_DIRECTIONS FOR THIS TASK_: In the data below, which lines hold "Hayden"? Copy every one.

+-------+

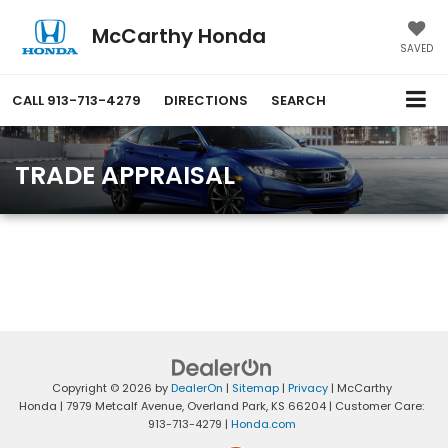
McCarthy Honda
SAVED
CALL
913-713-4279
DIRECTIONS
SEARCH
TRADE APPRAISAL
Copyright © 2026
by
DealerOn
|
Sitemap
|
Privacy
| McCarthy
Honda
|
7979 Metcalf Avenue,
Overland Park,
KS
66204
| Customer Care:
913-713-4279
|
Honda.com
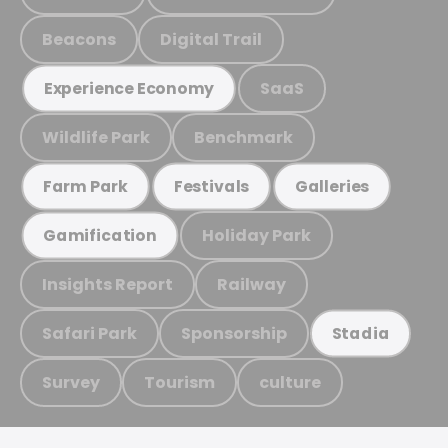
Beacons
Digital Trail
SaaS
Experience Economy
Wildlife Park
Benchmark
Farm Park
Festivals
Galleries
Holiday Park
Gamification
Insights Report
Railway
Safari Park
Sponsorship
Stadia
Survey
Tourism
culture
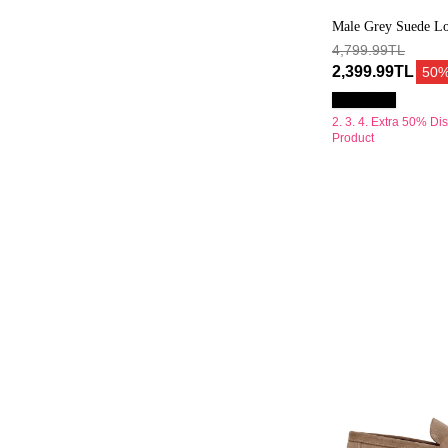
Male Grey Suede Lo
4,799.99TL
2,399.99TL
50
2. 3. 4. Extra 50% Di
Product
Erkek
Bej
Süet
Deri
Loafer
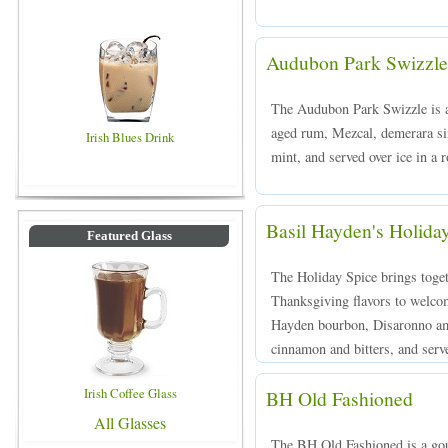
Audubon Park Swizzle
The Audubon Park Swizzle is 
aged rum, Mezcal, demerara sim
Irish Blues Drink
mint, and served over ice in a 
Basil Hayden's Holida
Featured Glass
The Holiday Spice brings toge
Thanksgiving flavors to welco
Hayden bourbon, Disaronno ama
cinnamon and bitters, and serve
Irish Coffee Glass
BH Old Fashioned
All Glasses
The BH Old Fashioned is a gou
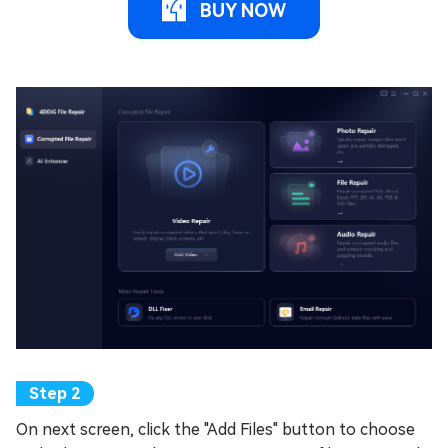
BUY NOW
On next screen, click the "Add Files" button to choose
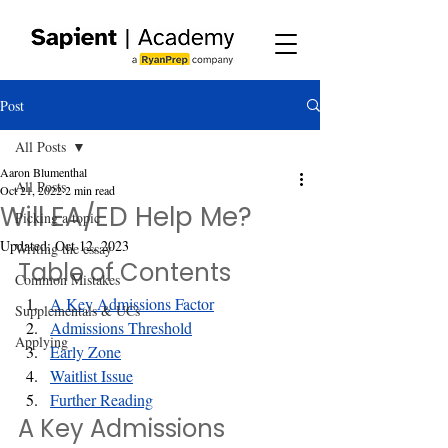
Post
All Posts
Aaron Blumenthal
All Posts
Oct 21, 2022
2 min read
Will EA/ED Help Me?
Picking a topic
Updated:
Oct 12, 2023
Writing the essay
Table of Contents
Common Mistakes
A Key Admissions Factor
Supplementals & UCs
Admissions Threshold
Applying
Early Zone
Waitlist Issue
Further Reading
A Key Admissions 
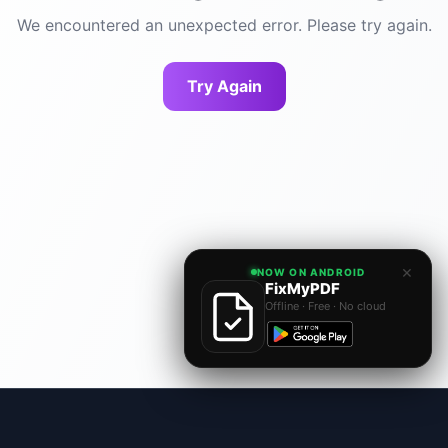
We encountered an unexpected error. Please try again.
Try Again
×
NOW ON ANDROID
FixMyPDF
Offline · Free · No cloud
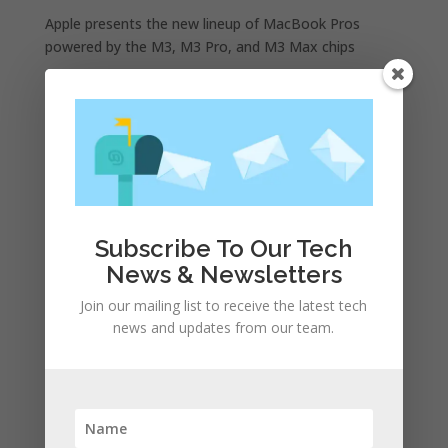
Apple presents the new lineup of MacBook Pros
powered by the M3, M3 Pro, and M3 Max chips
WhatsApp announces a number of new status
features
iPhone 15 Pro design unveiled, here are the first
images recreated by the CAD | leak
Google is allegedly paying Apple not to launch its own
search engine
Apple and the other tech giants share the number of
Subscribe To Our Tech
its monthly unique users in Europe
News & Newsletters
Join our mailing list to receive the latest tech
Recent Comments
news and updates from our team.
A WordPress Commenter
on
Apple to Dip Into Fitness
Tracking With iOS 8
Archives
November 2023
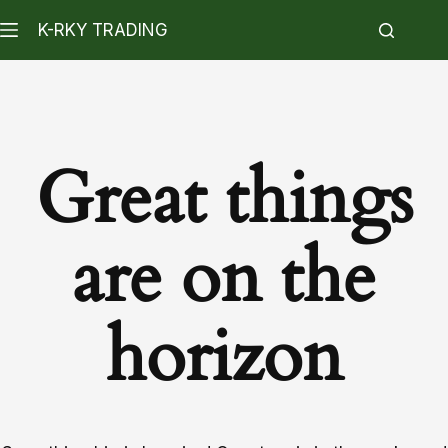
K-RKY TRADING
Great things
are on the
horizon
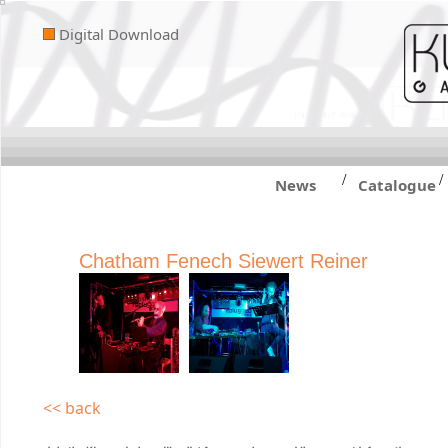
Digital Download
/
/
News
Catalogue
Chatham Fenech Siewert Reiner
<< back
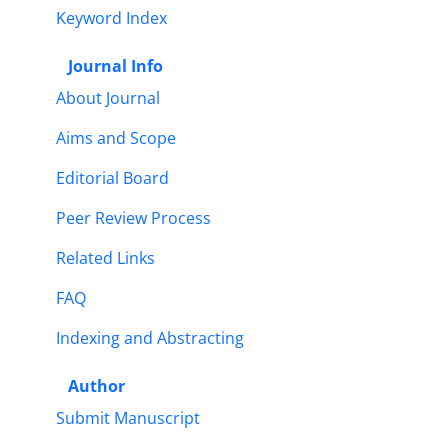
Keyword Index
Journal Info
About Journal
Aims and Scope
Editorial Board
Peer Review Process
Related Links
FAQ
Indexing and Abstracting
Author
Submit Manuscript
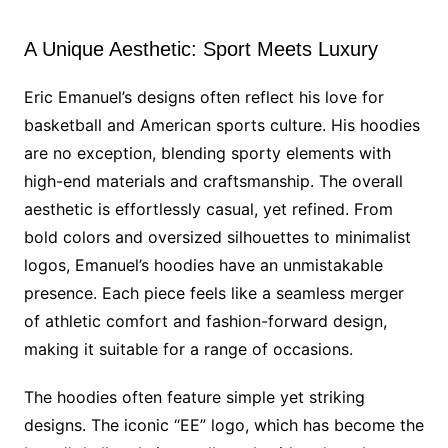
A Unique Aesthetic: Sport Meets Luxury
Eric Emanuel’s designs often reflect his love for
basketball and American sports culture. His hoodies
are no exception, blending sporty elements with
high-end materials and craftsmanship. The overall
aesthetic is effortlessly casual, yet refined. From
bold colors and oversized silhouettes to minimalist
logos, Emanuel’s hoodies have an unmistakable
presence. Each piece feels like a seamless merger
of athletic comfort and fashion-forward design,
making it suitable for a range of occasions.
The hoodies often feature simple yet striking
designs. The iconic “EE” logo, which has become the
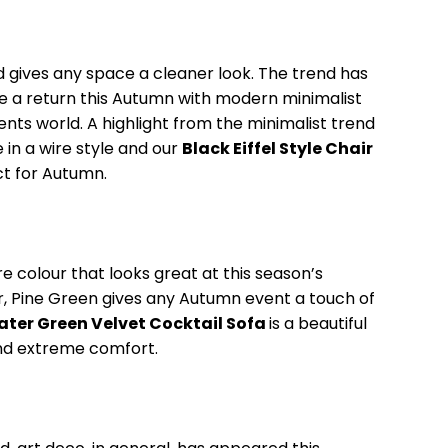
d gives any space a cleaner look. The trend has
e a return this Autumn with modern minimalist
ents world. A highlight from the minimalist trend
 in a wire style and our
Black Eiffel Style Chair
ect for Autumn.
re colour that looks great at this season’s
r, Pine Green gives any Autumn event a touch of
ter Green Velvet Cocktail Sofa
is a beautiful
and extreme comfort.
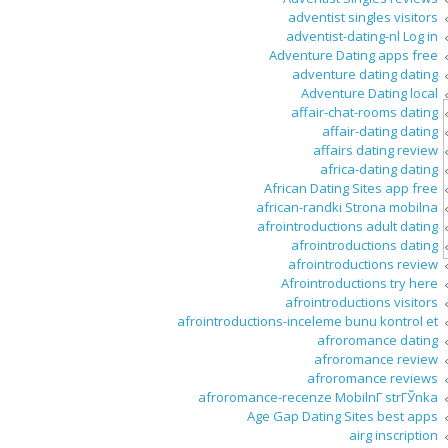
adventist singles visitors
adventist-dating-nl Log in
Adventure Dating apps free
adventure dating dating
Adventure Dating local
affair-chat-rooms dating
affair-dating dating
affairs dating review
africa-dating dating
African Dating Sites app free
african-randki Strona mobilna
afrointroductions adult dating
afrointroductions dating
afrointroductions review
Afrointroductions try here
afrointroductions visitors
afrointroductions-inceleme bunu kontrol et
afroromance dating
afroromance review
afroromance reviews
afroromance-recenze MobilnГ­ strГЎnka
Age Gap Dating Sites best apps
airg inscription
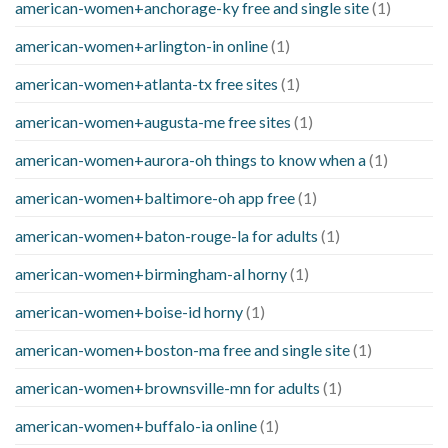
american-women+anchorage-ky free and single site
(1)
american-women+arlington-in online
(1)
american-women+atlanta-tx free sites
(1)
american-women+augusta-me free sites
(1)
american-women+aurora-oh things to know when a
(1)
american-women+baltimore-oh app free
(1)
american-women+baton-rouge-la for adults
(1)
american-women+birmingham-al horny
(1)
american-women+boise-id horny
(1)
american-women+boston-ma free and single site
(1)
american-women+brownsville-mn for adults
(1)
american-women+buffalo-ia online
(1)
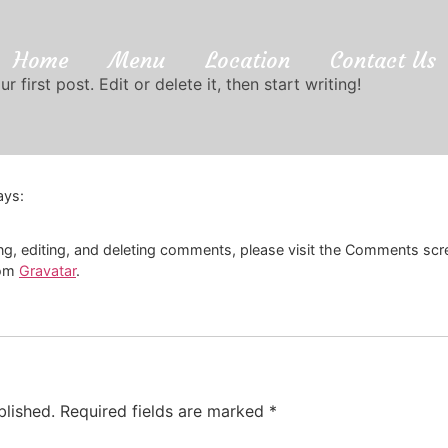
Home
Menu
Location
Contact Us
first post. Edit or delete it, then start writing!
ays:
ng, editing, and deleting comments, please visit the Comments scr
rom
Gravatar
.
blished.
Required fields are marked
*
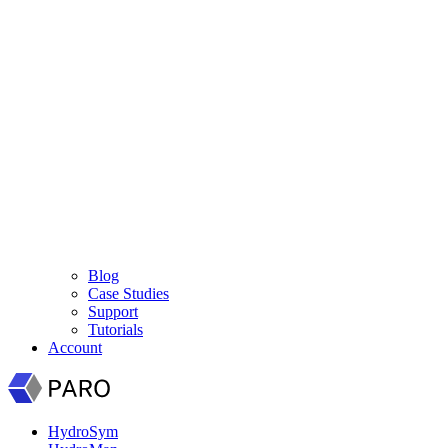
Blog
Case Studies
Support
Tutorials
Account
HydroSym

+-------+

_EXPECTED ANSWER_:
Basil Hayden's Holida
Hayden bourbon, Disaronno ama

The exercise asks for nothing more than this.